この袋帯もさまざまな職人によって愛されており、非常にたくさんの種類が高値で取引されています。
★丸帯
江戸時代にもっとも高い人気を誇り、現在でも祝いごとや舞妓、芸子の衣装に用いられるきわめてグレードの高いものが、丸帯です。袋帯とは異なり表裏両方に柄が入り、その手の込用と美しさが現代でも知識共用のある方に愛され続けている理由です。
帯を買取ってもらう際の注意点
帯を買取ってもらう場合にも、着物同様いくつか注意しておきたいポイントが存在しています。
★買取ってもらえない場合も少なからずある
着物だけの場合もそうなのですが、せっかく依頼をしたのに買取ってもらえないということもしばしばあります。たとえば帯自体にそれほど価値が見られなかったり、あるいは業者がその帯の価値を知らなかったりといったような場合です。
しかし、ある業者では満足な価格で買取してもらえなかったとしても、また別の業者にはかなりよい査定価格を提示してもらえたということもあり得ます。
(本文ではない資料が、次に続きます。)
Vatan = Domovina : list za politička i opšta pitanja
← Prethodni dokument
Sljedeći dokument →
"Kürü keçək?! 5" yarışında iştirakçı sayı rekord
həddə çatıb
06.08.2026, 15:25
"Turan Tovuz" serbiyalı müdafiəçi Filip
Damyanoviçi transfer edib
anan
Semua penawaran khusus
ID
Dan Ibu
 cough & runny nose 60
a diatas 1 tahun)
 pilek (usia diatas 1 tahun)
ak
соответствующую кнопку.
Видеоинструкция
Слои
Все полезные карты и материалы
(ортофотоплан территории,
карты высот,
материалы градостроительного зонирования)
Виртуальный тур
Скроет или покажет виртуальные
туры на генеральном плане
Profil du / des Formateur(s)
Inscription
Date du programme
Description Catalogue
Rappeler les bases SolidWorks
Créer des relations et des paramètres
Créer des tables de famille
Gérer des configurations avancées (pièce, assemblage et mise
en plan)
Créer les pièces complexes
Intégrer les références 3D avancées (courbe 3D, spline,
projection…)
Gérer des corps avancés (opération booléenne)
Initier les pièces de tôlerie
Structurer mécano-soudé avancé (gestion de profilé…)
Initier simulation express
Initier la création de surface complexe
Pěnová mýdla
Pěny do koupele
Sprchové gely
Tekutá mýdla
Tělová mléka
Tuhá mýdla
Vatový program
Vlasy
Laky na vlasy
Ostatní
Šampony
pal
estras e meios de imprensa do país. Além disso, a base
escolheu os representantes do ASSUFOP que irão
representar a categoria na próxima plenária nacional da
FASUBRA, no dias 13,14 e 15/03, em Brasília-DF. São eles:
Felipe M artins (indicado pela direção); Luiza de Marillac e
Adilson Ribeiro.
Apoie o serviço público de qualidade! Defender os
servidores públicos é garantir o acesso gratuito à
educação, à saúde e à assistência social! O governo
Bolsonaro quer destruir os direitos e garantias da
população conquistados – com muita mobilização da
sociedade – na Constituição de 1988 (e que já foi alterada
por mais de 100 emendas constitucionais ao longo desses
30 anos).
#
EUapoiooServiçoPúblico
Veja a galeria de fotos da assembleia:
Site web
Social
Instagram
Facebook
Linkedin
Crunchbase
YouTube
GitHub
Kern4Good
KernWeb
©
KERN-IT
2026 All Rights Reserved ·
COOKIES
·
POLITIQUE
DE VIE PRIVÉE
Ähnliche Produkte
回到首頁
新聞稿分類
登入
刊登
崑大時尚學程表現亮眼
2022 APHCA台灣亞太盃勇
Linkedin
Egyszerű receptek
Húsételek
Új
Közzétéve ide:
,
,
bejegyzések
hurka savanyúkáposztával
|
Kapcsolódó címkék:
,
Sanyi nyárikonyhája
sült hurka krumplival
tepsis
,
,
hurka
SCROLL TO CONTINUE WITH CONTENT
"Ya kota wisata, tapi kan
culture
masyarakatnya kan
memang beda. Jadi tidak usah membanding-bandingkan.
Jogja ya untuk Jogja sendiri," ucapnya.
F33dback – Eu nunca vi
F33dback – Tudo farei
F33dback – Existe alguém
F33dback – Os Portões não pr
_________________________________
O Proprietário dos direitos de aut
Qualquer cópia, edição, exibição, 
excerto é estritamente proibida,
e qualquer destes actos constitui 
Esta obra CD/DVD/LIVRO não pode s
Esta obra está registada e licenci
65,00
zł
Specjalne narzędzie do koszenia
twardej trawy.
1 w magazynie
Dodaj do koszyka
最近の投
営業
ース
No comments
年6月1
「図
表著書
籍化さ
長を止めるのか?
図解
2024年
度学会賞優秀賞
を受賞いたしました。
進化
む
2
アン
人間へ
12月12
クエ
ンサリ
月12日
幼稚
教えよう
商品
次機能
ですので、帯の見積もり依頼は複数の業者に対して行うようにしましょう。
★できれば着物とセットで
帯単体しかないのであれば仕方がないことではありますが、できれば本来いっしょになっている着物とセットで売りに出したいところです。実は、帯というのは着物といっしょに買取依頼に出すことによって、それぞれ別に売却するよりもやや高い値がつくことがあるのです。
帯をすでに買取ってもらった後で着物が見つかり「しまった!」と後悔してしまうことのないよう、業者へ依頼する前にもう一度着物がどこかにないか、探してみることをおすすめいたします。
★「証紙」も忘れずに
もうひとつ、これは着物にも言えることですが、買取依頼を行う際はできる限り「証紙」を添付するようにしてください。これはその帯の形を公的に証明するためのもので、これの有無によって価値が大きく変動することもあります。
紙であるため残されている可能性はそう高くはないのですが、帯が丁寧に管理されていたのであれば証紙もどこかに保存されているかもしれません。
着物というとどうしても身につける衣類の部分をイメージしてしまいがちなので、帯の方はないがしらにしてしまうことも少なくありません。しかし、たかが帯されど帯、時には思わぬ値段がつくこともあるのです。帯だけかと邪険にせず、一度は査定に出してみましょう。